## Composite Slice Transformer: An Efficient Transformer with Composition of Multi-Scale Multi-Range Attentions

Abstract: Since the introduction of Transformers, researchers have tackled the notoriously expensive quadratic complexity problem. While significant computational efficiency improvements have been achieved, they come at the cost of reduced accuracy trade-offs. In this paper, we propose Composite Slice Transformer (CST), a Transformer-based network equipped with a composition of multi-scale multi-range attentions, boosting both efficiency and modeling capability.

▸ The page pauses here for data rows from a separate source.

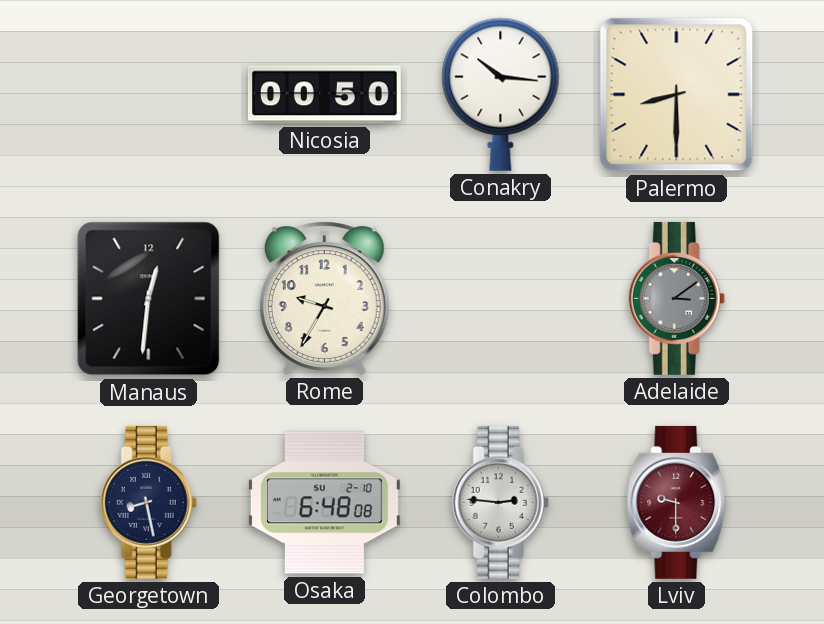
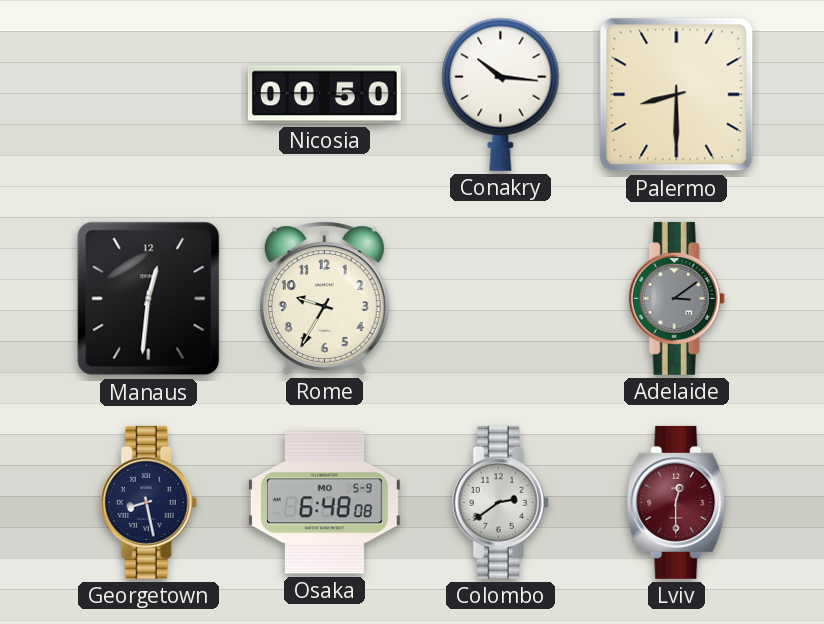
Osaka date: SU 2-10 -> MO 5-9
Colombo: 2:46 -> 2:39
Lviv: 9:30 -> 12:30
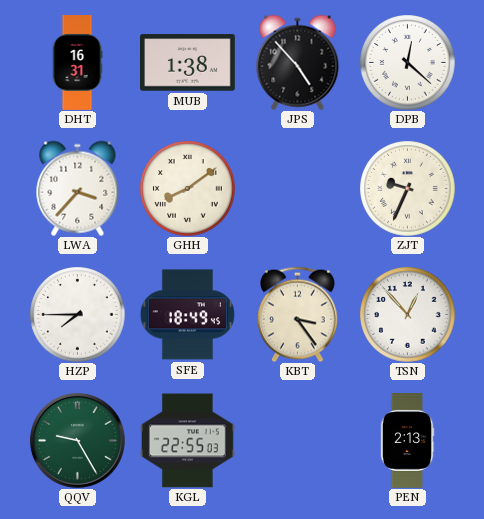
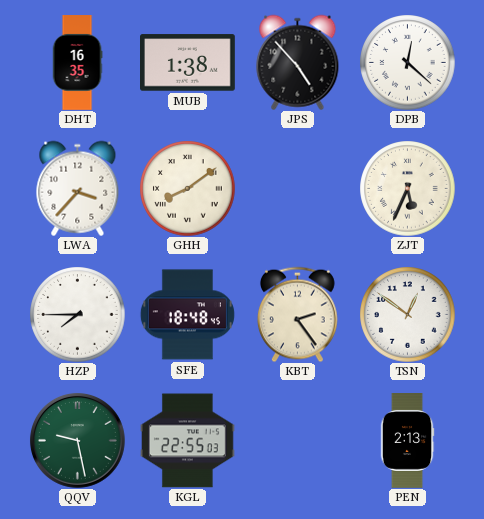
DHT: 16:31 -> 16:35
ZJT: 9:34 -> 5:34
SFE: 18:49 -> 18:48
KBT: 3:24 -> 2:24
TSN: 12:53 -> 12:51
QQV: 9:25 -> 9:28
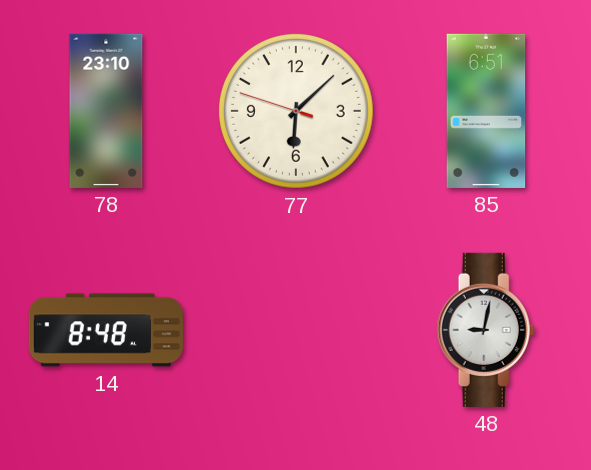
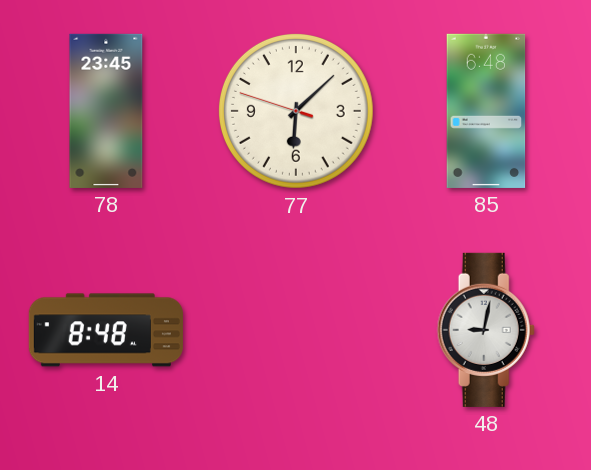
78: 23:10 -> 23:45
85: 6:51 -> 6:48
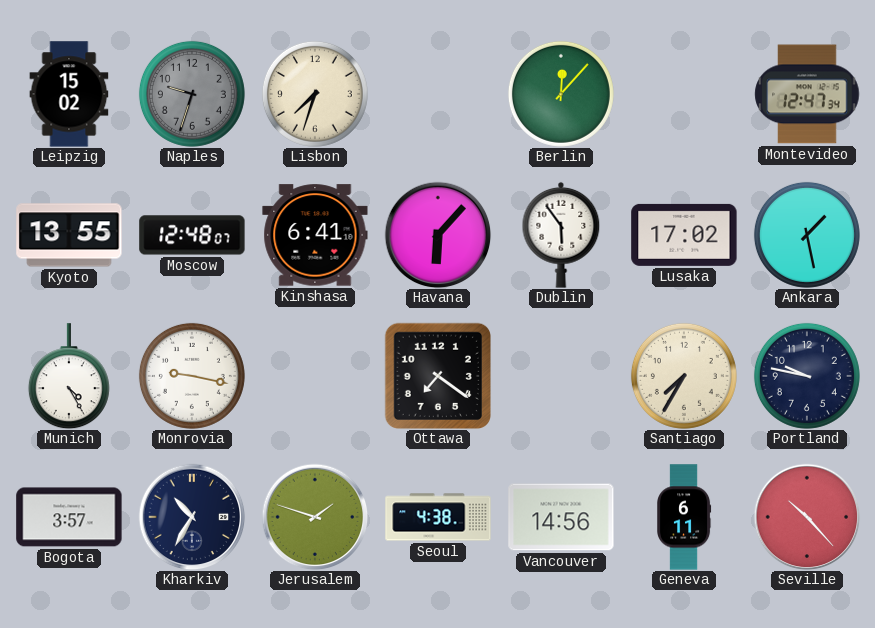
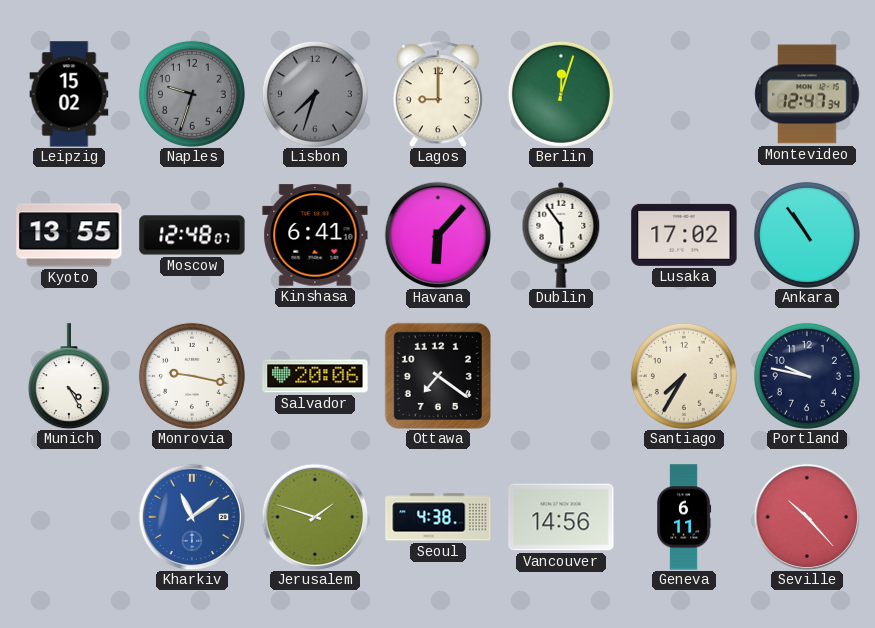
Lisbon dial: cream -> grey
Lagos: none -> 9:00
Berlin: 12:07 -> 12:03
Ankara: 1:28 -> 10:54
Salvador: none -> 20:06
Bogota: 3:57 -> none
Kharkiv: 10:35 -> 11:09
Kharkiv dial: navy -> blue
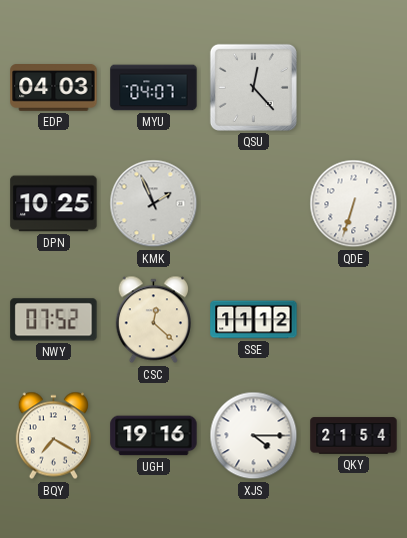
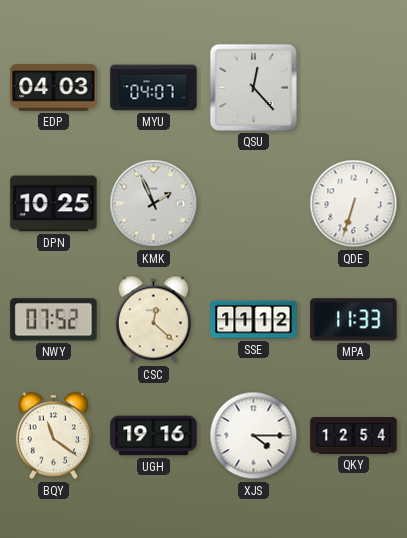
MPA: none -> 11:33
BQY: 7:20 -> 11:21
QKY: 21:54 -> 12:54
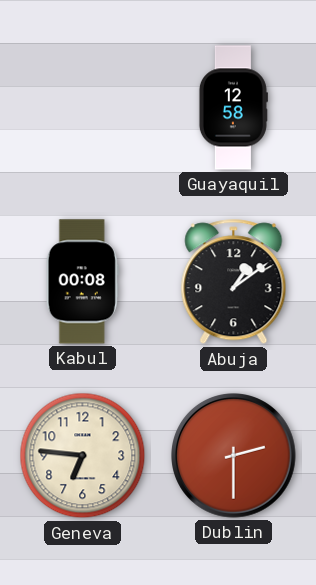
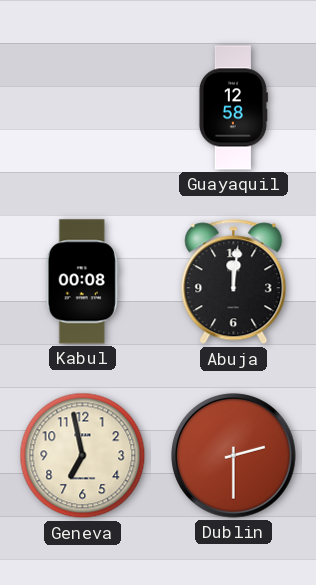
Abuja: 1:09 -> 12:01
Geneva: 6:46 -> 6:58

After stacking fixed-length slices of the input sequence, each layer in CST performs a pair of fine-and-coarse-grained attentions with short-long ranges in a sequential manner, coupled with volatile instant positional embedding, enabling efficient token interactions {\em and} improving expressiveness of the model. In addition to significantly reduced $O(NL+N^2/L^2)$ complexity for sequence length $N$ and slice length $L$, CST achieves superior performance on a variety of tasks. We show that CST surpasses recently published efficient Transformers on the Long Range Arena benchmark, demonstrating the bidirectional long-range dependency modeling capability of our model. It outperforms the standard Transformer by a margin of $6.9$\% in average accuracy across the five classification tasks of the benchmark, while being of complexity comparable to other efficient transformers. Furthermore, on the word-level autoregressive language modeling task with the WikiText-103 dataset, CST performs competitively against the Transformer model with only $2$\% gap in the test perplexity while outperforming other efficient Transformers.